» Recorded information
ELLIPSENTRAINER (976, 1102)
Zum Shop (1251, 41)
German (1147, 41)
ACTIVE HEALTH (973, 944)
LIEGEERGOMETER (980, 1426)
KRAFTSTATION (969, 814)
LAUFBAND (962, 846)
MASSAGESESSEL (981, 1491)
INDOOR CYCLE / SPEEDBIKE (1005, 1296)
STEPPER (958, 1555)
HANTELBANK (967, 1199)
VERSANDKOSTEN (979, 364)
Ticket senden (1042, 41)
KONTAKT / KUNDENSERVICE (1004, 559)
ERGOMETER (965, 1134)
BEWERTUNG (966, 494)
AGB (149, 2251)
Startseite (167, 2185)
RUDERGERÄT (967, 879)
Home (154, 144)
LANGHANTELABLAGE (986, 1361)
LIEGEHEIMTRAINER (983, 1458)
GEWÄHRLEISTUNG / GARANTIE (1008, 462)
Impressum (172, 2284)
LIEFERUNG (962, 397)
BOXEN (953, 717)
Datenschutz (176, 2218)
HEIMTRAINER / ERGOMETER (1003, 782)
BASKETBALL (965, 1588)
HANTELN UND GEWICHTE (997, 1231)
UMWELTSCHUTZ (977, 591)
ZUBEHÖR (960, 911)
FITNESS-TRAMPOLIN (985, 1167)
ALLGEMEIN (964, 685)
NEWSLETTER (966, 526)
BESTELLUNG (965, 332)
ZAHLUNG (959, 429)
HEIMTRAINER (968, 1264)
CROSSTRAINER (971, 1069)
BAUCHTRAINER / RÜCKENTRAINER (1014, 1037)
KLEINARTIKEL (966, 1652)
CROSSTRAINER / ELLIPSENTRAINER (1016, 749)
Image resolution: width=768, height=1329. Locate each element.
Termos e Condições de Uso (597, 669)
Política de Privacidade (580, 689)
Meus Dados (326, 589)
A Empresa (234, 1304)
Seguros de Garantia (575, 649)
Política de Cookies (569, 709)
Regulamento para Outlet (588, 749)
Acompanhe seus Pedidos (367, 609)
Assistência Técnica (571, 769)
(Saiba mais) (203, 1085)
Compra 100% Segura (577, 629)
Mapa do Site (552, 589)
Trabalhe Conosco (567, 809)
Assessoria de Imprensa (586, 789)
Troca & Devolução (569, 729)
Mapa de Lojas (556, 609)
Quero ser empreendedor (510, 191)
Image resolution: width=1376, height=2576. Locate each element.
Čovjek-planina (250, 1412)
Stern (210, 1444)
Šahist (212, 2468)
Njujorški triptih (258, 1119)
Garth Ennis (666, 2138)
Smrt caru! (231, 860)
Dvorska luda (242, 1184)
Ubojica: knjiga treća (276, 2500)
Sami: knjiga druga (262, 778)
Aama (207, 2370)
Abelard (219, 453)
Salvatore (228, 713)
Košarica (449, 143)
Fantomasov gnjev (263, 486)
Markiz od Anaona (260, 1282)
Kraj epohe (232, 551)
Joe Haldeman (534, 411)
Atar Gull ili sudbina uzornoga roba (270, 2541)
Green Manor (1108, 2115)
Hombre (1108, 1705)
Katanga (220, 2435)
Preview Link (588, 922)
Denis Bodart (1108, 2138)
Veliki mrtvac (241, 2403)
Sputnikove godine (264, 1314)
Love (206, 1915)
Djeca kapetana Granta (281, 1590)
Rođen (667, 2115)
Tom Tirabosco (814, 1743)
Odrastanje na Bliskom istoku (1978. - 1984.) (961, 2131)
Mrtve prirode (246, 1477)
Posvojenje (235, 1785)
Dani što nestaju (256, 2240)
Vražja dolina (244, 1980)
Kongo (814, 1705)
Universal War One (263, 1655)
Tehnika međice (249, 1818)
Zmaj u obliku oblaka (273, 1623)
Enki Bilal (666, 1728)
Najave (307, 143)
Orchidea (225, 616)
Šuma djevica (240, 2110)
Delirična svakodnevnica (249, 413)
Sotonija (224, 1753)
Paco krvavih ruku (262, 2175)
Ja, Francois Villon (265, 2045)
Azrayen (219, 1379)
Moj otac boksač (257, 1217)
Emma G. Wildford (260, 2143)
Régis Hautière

» Task requirements
Look back at the entries above and repeat, unchanged, every line from the line holding "BEWERTUNG (966, 494)" through the line holding "Veliki mrtvac (241, 2403)".

» Result below
BEWERTUNG (966, 494)
AGB (149, 2251)
Startseite (167, 2185)
RUDERGERÄT (967, 879)
Home (154, 144)
LANGHANTELABLAGE (986, 1361)
LIEGEHEIMTRAINER (983, 1458)
GEWÄHRLEISTUNG / GARANTIE (1008, 462)
Impressum (172, 2284)
LIEFERUNG (962, 397)
BOXEN (953, 717)
Datenschutz (176, 2218)
HEIMTRAINER / ERGOMETER (1003, 782)
BASKETBALL (965, 1588)
HANTELN UND GEWICHTE (997, 1231)
UMWELTSCHUTZ (977, 591)
ZUBEHÖR (960, 911)
FITNESS-TRAMPOLIN (985, 1167)
ALLGEMEIN (964, 685)
NEWSLETTER (966, 526)
BESTELLUNG (965, 332)
ZAHLUNG (959, 429)
HEIMTRAINER (968, 1264)
CROSSTRAINER (971, 1069)
BAUCHTRAINER / RÜCKENTRAINER (1014, 1037)
KLEINARTIKEL (966, 1652)
CROSSTRAINER / ELLIPSENTRAINER (1016, 749)
Image resolution: width=768, height=1329. Locate each element.
Termos e Condições de Uso (597, 669)
Política de Privacidade (580, 689)
Meus Dados (326, 589)
A Empresa (234, 1304)
Seguros de Garantia (575, 649)
Política de Cookies (569, 709)
Regulamento para Outlet (588, 749)
Acompanhe seus Pedidos (367, 609)
Assistência Técnica (571, 769)
(Saiba mais) (203, 1085)
Compra 100% Segura (577, 629)
Mapa do Site (552, 589)
Trabalhe Conosco (567, 809)
Assessoria de Imprensa (586, 789)
Troca & Devolução (569, 729)
Mapa de Lojas (556, 609)
Quero ser empreendedor (510, 191)
Image resolution: width=1376, height=2576. Locate each element.
Čovjek-planina (250, 1412)
Stern (210, 1444)
Šahist (212, 2468)
Njujorški triptih (258, 1119)
Garth Ennis (666, 2138)
Smrt caru! (231, 860)
Dvorska luda (242, 1184)
Ubojica: knjiga treća (276, 2500)
Sami: knjiga druga (262, 778)
Aama (207, 2370)
Abelard (219, 453)
Salvatore (228, 713)
Košarica (449, 143)
Fantomasov gnjev (263, 486)
Markiz od Anaona (260, 1282)
Kraj epohe (232, 551)
Joe Haldeman (534, 411)
Atar Gull ili sudbina uzornoga roba (270, 2541)
Green Manor (1108, 2115)
Hombre (1108, 1705)
Katanga (220, 2435)
Preview Link (588, 922)
Denis Bodart (1108, 2138)
Veliki mrtvac (241, 2403)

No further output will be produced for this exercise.